◆ **WHAT TO DO**:
Below are some records. Return exactly the lines from the one with "You are a GUI" to the one with "055.69.72.74 (346, 2010)", and nothing else.
(DATA SECTION)
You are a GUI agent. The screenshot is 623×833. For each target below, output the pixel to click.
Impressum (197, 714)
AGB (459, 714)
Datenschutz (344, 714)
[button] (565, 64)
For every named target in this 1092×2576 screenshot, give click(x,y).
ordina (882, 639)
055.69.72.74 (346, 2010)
(End DATA SECTION)
(DATA SECTION)
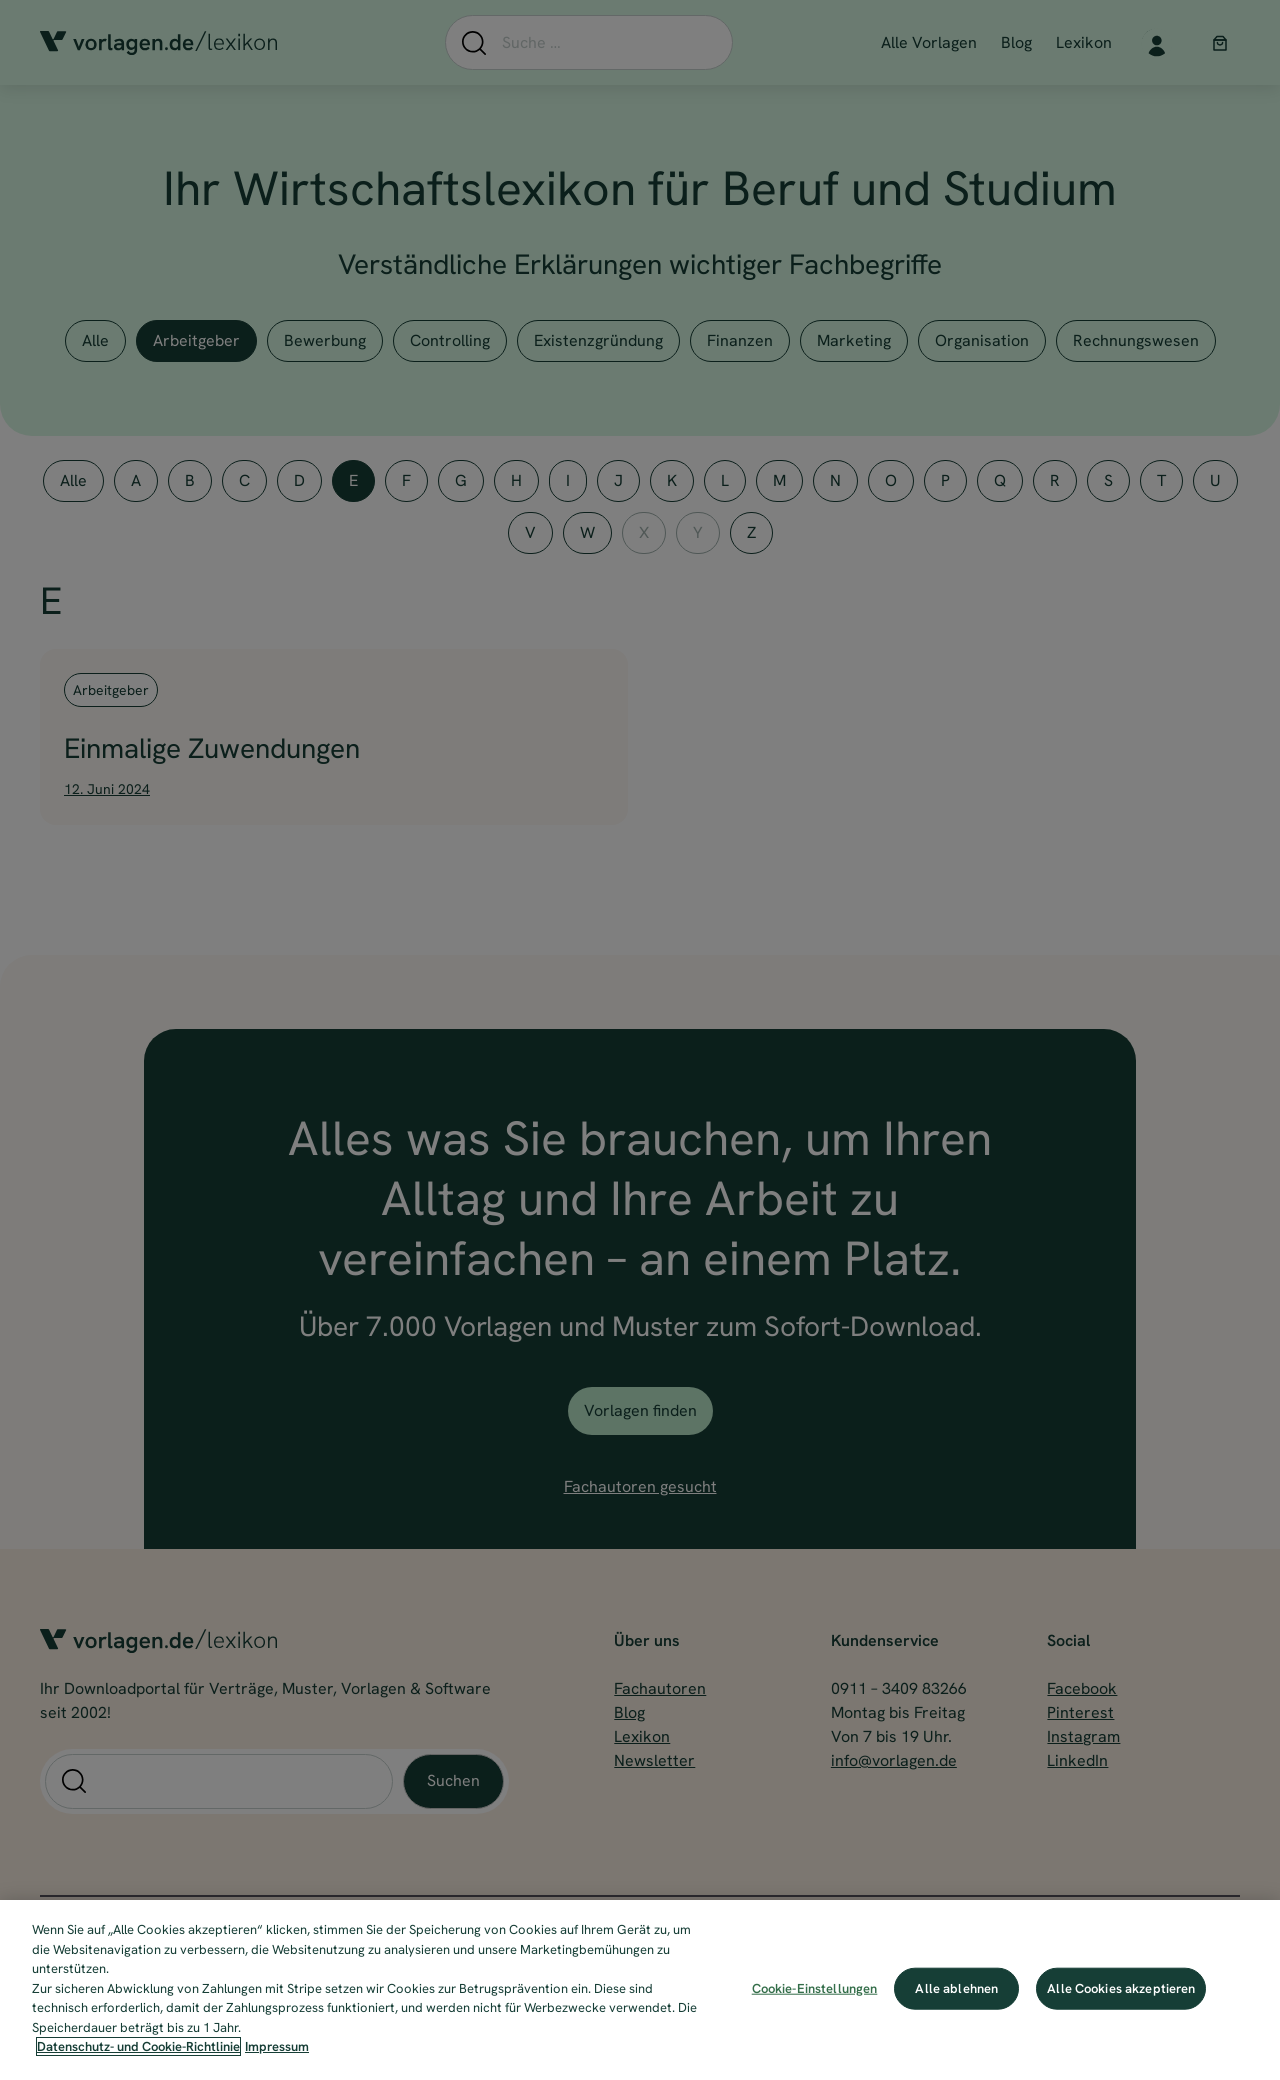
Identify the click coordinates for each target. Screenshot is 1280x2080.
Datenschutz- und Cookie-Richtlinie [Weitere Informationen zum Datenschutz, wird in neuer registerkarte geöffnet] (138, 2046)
(End DATA SECTION)
◆ **TASK OUTPUT**:
You are a GUI agent. The screenshot is 623×833. For each target below, output the pixel to click.
Impressum (197, 714)
AGB (459, 714)
Datenschutz (344, 714)
[button] (565, 64)
For every named target in this 1092×2576 screenshot, give click(x,y).
ordina (882, 639)
055.69.72.74 (346, 2010)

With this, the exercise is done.